Une autre année qu’il se sentait d’humeur artistique, il décida que nous allions nous lancer dans la sculpture. Pour ce faire, après un défilé très haute couture, quelques uns furent sélectionnés pour donner leurs corps à la créativité familiale, et foultitude de moules en plâtre fait-main aussitôt réalisés. Ainsi cet été là, j’appris à faire de «la colle» à la truelle… à bien répartir la matière première pour ne pas faire de bulle dans le coffrage… à décoffrer délicatement pour ne pas briser l’œuvre intérieure et à peindre les statuettes une fois sèches. Celles-ci plus solides, puisqu’en ciment, sont toujours d’actualité et trônent fièrement sur leur socle originel.

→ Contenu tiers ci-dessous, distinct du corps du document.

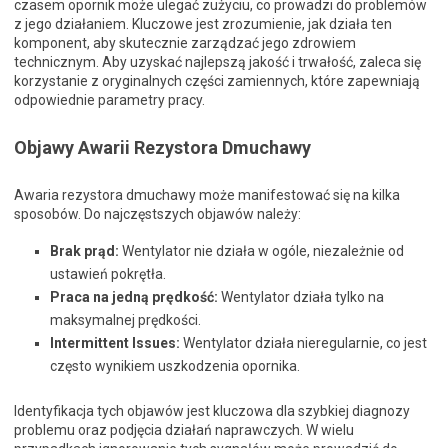
czasem opornik może ulegać zużyciu, co prowadzi do problemów
z jego działaniem. Kluczowe jest zrozumienie, jak działa ten
komponent, aby skutecznie zarządzać jego zdrowiem
technicznym. Aby uzyskać najlepszą jakość i trwałość, zaleca się
korzystanie z oryginalnych części zamiennych, które zapewniają
odpowiednie parametry pracy.
Objawy Awarii Rezystora Dmuchawy
Awaria rezystora dmuchawy może manifestować się na kilka
sposobów. Do najczęstszych objawów należy:
Brak prąd:
Wentylator nie działa w ogóle, niezależnie od
ustawień pokrętła.
Praca na jedną prędkość:
Wentylator działa tylko na
maksymalnej prędkości.
Intermittent Issues:
Wentylator działa nieregularnie, co jest
często wynikiem uszkodzenia opornika.
Identyfikacja tych objawów jest kluczowa dla szybkiej diagnozy
problemu oraz podjęcia działań naprawczych. W wielu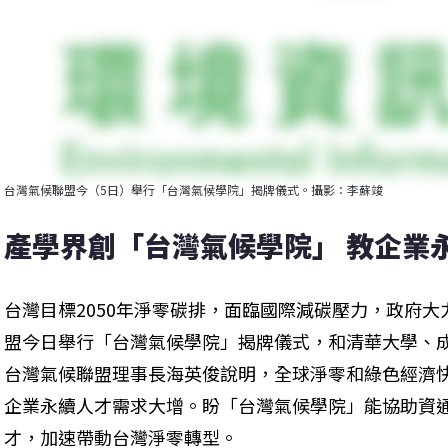
台灣氣候聯盟今（5日）舉行「台灣氣候學院」揭牌儀式。攝影：李蘇竣
產學界創「台灣氣候學院」 教企業
台灣目標2050年淨零碳排，面臨國際減碳壓力，政府
盟今日舉行「台灣氣候學院」揭牌儀式，和清華大學、
台灣氣候聯盟理事長海英俊說明，全球淨零和綠色經濟
企業永續人才需求大增。盼「台灣氣候學院」能協助資通
才，加速帶動台灣淨零轉型。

.. Et puis j’ai grandi, et mon père a perdu son engouement pour les farces et pitreries de tout genre. La petite fille est devenue femme. Les frères et sœurs de substitution, mal menés par les saisons, ont fini dans le grenier de mes parents, jusqu’au précieux jour de libération où mon épousé et moi même avons aménagé dans notre maison actuelle.